Le parole hanno un'energia che va oltre il loro suono. Chi se ne prende la responsabilità?

Il buon uso delle parole

In questi giorni a proposito del Coronavirus sentiamo parole su parole. Parole, aggettivi, avverbi pronunciati spesso in libertà da pseudo-esperti, assurti a opinion leader, senza pensare all’impatto su chi le ascolta, pronunciate da costoro pur di dire qualcosa su una realtà ancora incerta.

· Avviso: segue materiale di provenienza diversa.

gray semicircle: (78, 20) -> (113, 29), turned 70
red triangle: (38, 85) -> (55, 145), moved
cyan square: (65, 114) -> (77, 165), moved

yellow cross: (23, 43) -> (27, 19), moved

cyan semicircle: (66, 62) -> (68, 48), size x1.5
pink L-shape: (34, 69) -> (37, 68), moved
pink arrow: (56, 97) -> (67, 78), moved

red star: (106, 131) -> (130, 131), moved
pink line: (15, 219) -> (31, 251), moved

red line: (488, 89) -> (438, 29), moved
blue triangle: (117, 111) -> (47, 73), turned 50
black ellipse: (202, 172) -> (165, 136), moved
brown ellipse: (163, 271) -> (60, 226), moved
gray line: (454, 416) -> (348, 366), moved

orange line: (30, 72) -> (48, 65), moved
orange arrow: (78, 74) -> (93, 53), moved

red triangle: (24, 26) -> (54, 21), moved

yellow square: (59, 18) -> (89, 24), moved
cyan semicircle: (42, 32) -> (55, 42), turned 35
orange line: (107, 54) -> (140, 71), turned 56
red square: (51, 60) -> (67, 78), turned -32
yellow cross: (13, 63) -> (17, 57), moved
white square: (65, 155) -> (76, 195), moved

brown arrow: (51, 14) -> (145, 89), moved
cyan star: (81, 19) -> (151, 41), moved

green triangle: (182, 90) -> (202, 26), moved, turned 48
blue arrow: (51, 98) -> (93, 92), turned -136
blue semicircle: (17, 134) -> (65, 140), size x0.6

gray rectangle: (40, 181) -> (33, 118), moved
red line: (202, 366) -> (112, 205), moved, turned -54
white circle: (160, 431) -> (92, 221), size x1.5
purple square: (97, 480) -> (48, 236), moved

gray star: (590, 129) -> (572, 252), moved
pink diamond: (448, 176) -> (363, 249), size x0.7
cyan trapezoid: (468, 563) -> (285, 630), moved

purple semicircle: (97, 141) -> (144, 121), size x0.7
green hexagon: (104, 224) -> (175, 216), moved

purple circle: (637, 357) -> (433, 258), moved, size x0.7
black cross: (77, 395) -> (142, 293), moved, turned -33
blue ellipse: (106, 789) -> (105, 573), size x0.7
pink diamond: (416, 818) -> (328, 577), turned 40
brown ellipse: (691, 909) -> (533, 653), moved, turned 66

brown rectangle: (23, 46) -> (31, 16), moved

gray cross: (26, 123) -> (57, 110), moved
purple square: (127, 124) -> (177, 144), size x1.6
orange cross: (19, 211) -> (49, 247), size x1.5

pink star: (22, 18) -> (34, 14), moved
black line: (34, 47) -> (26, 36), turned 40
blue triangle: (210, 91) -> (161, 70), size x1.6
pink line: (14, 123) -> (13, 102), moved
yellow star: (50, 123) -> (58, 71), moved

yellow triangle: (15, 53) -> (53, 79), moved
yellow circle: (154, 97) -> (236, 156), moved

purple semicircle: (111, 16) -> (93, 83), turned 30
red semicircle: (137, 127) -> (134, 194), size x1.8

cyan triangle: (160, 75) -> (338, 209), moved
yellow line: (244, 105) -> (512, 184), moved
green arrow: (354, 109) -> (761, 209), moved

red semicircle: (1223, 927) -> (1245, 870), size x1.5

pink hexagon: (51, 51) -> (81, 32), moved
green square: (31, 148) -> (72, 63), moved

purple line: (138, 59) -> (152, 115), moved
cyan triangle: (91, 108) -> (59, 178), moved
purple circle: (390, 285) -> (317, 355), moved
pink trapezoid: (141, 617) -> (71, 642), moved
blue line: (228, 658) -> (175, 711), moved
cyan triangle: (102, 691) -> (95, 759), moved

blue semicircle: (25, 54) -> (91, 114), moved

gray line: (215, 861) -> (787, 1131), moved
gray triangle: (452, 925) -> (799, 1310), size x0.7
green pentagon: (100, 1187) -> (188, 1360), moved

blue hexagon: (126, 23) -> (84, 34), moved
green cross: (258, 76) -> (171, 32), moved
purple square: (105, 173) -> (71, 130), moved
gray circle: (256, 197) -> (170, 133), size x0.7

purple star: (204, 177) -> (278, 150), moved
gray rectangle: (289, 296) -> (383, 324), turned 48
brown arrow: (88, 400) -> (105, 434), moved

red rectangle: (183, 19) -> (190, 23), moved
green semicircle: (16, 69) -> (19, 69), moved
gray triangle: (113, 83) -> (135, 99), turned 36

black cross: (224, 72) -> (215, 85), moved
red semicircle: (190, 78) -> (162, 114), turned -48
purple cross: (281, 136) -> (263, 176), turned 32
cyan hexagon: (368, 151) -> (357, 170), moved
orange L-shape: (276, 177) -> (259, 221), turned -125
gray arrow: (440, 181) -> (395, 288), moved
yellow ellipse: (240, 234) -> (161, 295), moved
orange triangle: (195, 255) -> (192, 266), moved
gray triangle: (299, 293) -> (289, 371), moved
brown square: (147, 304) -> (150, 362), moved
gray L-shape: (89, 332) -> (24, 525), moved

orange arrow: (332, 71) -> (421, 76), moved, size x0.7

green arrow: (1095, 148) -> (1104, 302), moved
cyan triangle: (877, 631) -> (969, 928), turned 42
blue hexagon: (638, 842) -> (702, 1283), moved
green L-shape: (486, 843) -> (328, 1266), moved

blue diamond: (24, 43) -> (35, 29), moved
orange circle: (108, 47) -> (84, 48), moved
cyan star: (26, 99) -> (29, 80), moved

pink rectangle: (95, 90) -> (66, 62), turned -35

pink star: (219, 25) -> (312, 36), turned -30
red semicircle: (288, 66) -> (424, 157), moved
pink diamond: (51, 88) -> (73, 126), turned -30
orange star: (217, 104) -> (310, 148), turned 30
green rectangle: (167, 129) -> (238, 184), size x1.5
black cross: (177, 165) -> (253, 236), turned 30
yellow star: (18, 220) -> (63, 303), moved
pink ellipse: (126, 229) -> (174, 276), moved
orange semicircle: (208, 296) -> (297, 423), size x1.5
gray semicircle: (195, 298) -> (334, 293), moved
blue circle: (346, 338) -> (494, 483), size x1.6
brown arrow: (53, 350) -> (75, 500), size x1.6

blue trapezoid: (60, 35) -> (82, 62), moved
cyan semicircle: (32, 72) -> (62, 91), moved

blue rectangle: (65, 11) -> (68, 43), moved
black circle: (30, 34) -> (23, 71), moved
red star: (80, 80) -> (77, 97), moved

Le parole hanno un’energia che va oltre il loro suono, hanno un potere enorme sullo stato d’animo di chi ascolta perché generano “effetti”. Bisogna avere la responsabilità dell’”effetto” che provocano.

Il protagonismo di chi le pronuncia è una brutta tentazione che non fa riflettere sull'opportunità e sui tempi in cui pronunciarle. Bisogna che le parole siano chiare, senza interpretazioni opinabili: nel caso di una epidemia, usate male, possono avere effetti preoccupanti sui comportamenti delle persone e minare la fiducia. E’ qui che devono lavorare i “motori di speranza”! E motori di speranza sono gli scienziati che ti informano correttamente, che ti forniscono dati certi, che non ti illudono, ma ti danno strumenti positivi per andare avanti, che non terrorizzano, ma sostengono una comunità dubbiosa, che ti dicono verità e non pareri personali e, soprattutto, che usano bene le parole in modo univoco e non contraddittorio e aiutano la popolazione a avere fiducia nelle pratiche preventive, vaccini inclusi.